The Routledge Companion to Aesthetics by Gaut Berys; Lopes Dominic;

The Routledge Companion to Aesthetics by Gaut Berys; Lopes Dominic;

Author:Gaut, Berys; Lopes, Dominic;
Language: eng
Format: epub
ISBN: 1172918
Publisher: Taylor and Francis


Truth in a fiction

It is generally agreed that it is true in the Sherlock Holmes stories that the famous detective resides at 221B Baker Street. But in virtue of what is this, or indeed anything else, true in a particular story or fiction, or “fictionally true”? The simplest answer would be: it is fictionally true in a story N that p if and only if it is explicitly stated in the text T, in which N is narrated, that p, where it is “explicitly stated” in a text that p if and only if the text contains, as a proper part, an expression of p. (The rider “as a proper part” is necessary if the content of expressions occurring in direct or indirect quotation in a text is to be excluded from what is “explicitly stated.”) Being explicitly stated in the text of N is neither necessary nor sufficient for being true in N, however. It is not necessary because we must allow at least some things to be true in a story though they are neither explicitly stated nor immediately derivable from what is explicitly stated – for example, characters in adventure stories presumably eat and sleep in between their explicitly described exploits. It is not sufficient, on the other hand, because we must allow for the “internal narrators” of stories to be deceivers or deceived (as in Nabokov's Pale Fire), or disposed to understate, exaggerate or employ irony.

The second of these problems is easier to resolve, for we encounter, and generally surmount, analogous difficulties in understanding nonfictional narratives. If we believe the author of such a narrative to be informed about the subject, truthful, reliable and speaking literally in a language we understand, then we generally infer the truth of whatever is explicitly stated. When we distrust the utterer, or believe the utterer to be ignorant of the subject, or to be speaking nonliterally, we make appropriate adjustments in the inferences we draw from what is explicitly stated. In our attempts to determine what is true in a fictional story, we can employ much the same strategies, as long we are able to gauge, from the fictional text, when the narrator is trustworthy, or deceived, or speaking nonliterally. Similarly, we can bring to our reading of fictions the same interpretive skills that enable us to determine when a speaker, in saying one thing, intends to communicate something else.

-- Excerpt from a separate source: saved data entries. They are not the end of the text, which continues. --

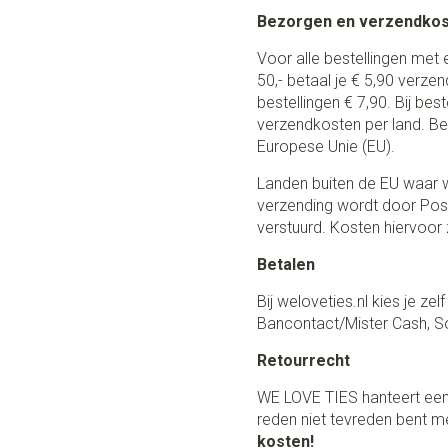
Bezorgen en verzendko
Voor alle bestellingen met 
50,- betaal je € 5,90 verze
bestellingen € 7,90. Bij be
verzendkosten per land. Be
Europese Unie (EU).
Landen buiten de EU waar w
verzending wordt door Post
verstuurd. Kosten hiervoor z
Betalen
Bij weloveties.nl kies je ze
Bancontact/Mister Cash, So
Retourrecht
WE LOVE TIES hanteert een
reden niet tevreden bent me
kosten!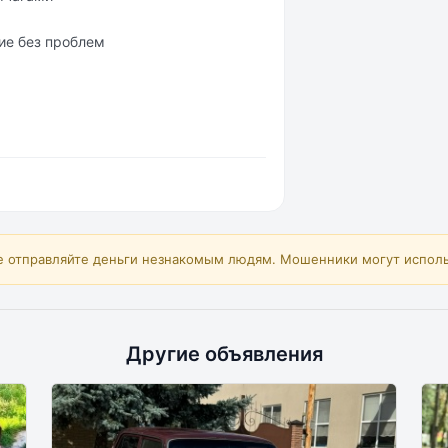
ие без проблем
е отправляйте деньги незнакомым людям. Мошенники могут исполь
Другие объявления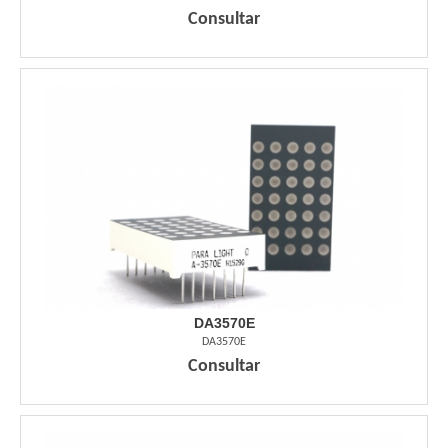
Consultar
DA3570E
DA3570E
Consultar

Philosophers talk here of our capacity to grasp “conversational implicatures” (Grice 1975).

No such easy solution presents itself when we consider those fictional truths that are neither “explicitly true” – true in virtue of what is explicitly stated – nor conversationally implicated by a text. We infer most of what is nonexplicitly true in a story on the basis of what we take to be “given,” in the understanding of a story, as unstated background. For example, as noted above, unless informed to the contrary we assume that characters in novels are individuals possessed of the features and capacities characteristic of human agents, and we infer other nonexplicit fictional truths on the basis of such assumptions.